The arrival of Tesla’s Elon Musk next week once again brings into focus India’s new approach to the promotion of electric vehicles. So far, EV adoption was riding on FAME (Faster Adoption and Manufacturing of (Hybrid &) Electric Vehicles). Phased out now, this was essentially a demand-side subsidy push for EVs with an accent on two and three wheelers.

Now a combination of supply-side initiatives — a production linked incentive (PLI), which is in force for auto, auto components and batteries, and the Make in India plan for EVs announced in March — is expected to get India to meet EV penetration targets for 2030. The ‘gear-shift’ from pushing demand to increasing supply seems well timed.

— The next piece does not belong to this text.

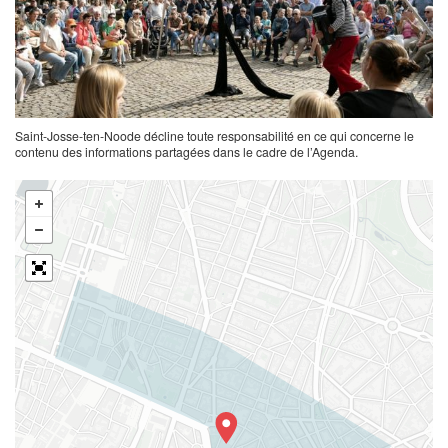
Saint-Josse-ten-Noode décline toute responsabilité en ce qui concerne le
contenu des informations partagées dans le cadre de l’Agenda.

With elevated fuel prices, demand looks somewhat promising. However, the key issue lies in calibrating the transition. A May 2022 NITI Aayog report puts the projected overall penetration levels of EVs at 30-35 per cent of annual sales by FY30. In FY24, this stood at just 7 per cent, with two and wheelers comprising 94 per cent of EV sales. Cars and buses are yet to make the EV transition. To boost e-buses, the Centre has been looking at acceleration of deployment under PM e-Bus Seva. It has promised a ‘payment security mechanism’ for manufacturers in case State transport units do not pay up. The logical next step is the focus on passenger cars.

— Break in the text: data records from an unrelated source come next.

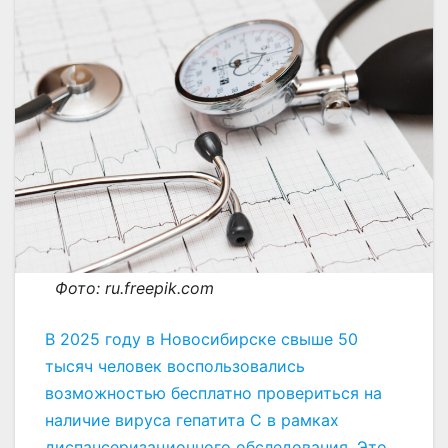
Фото: ru.freepik.com
В 2025 году в Новосибирске свыше 50
тысяч человек воспользовались
возможностью бесплатно провериться на
наличие вируса гепатита С в рамках
диспансеризационного обследования. Это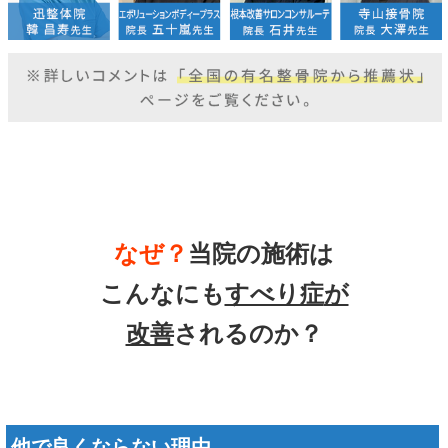
なぜ？
当院の
施術は
こんなにも
すべり症
が
改善
されるのか？
他で良くならない理由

The March 2024 scheme intends turning India into a global hub for e-cars, bringing in FDI inflows as well as export earnings. The scheme allows applicants to set up manufacturing facilities with minimum investment of $500 million, on the condition that it will be operational within three years. Domestic value addition of 25-50 per cent is expected alongside in three to five years. A go- ahead for finished e-car (or CBU) imports of the applicant (subject to certain conditions) in the meantime, at a reduced customs duty of 15 per cent (70-100 per cent otherwise), is the carrot. This seems a win for global players such as Tesla that are eyeing India for the next leg of growth following stiff competition elsewhere. However, while reducing tariff barriers for imports and incentivising local production by foreign players, the government must ensure a level playing field for domestic OEMs and first movers.

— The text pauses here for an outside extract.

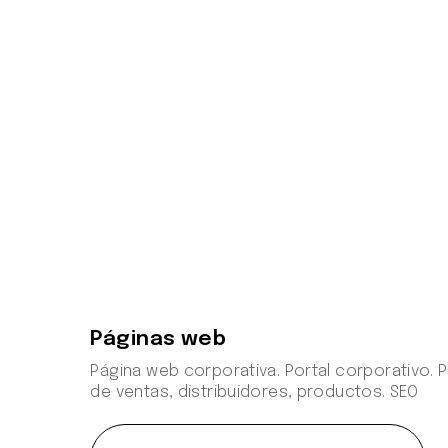
Páginas web
Página web corporativa. Portal corporativo. 
de ventas, distribuidores, productos. SEO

It is worth noting that a handful of domestic component makers already supplies to the likes of Tesla. To make sure that the component ecosystem in India benefits in equal measure, localisation norms need to be strictly met by foreign players. A minimum CIF value for imports at $35,000 could protect domestic interest, but dilution should be avoided. Finally, unlike e-2- and 3-wheelers which mainly run intracity, furthering adoption of e-cars and long distance e-buses requires charging infrastructure on highways to keep pace. Charging networks should be powered by non-fossil sources to meet emission goals. A policy shift to boost supplies and exports seems well-timed, provided checks and balances are in place.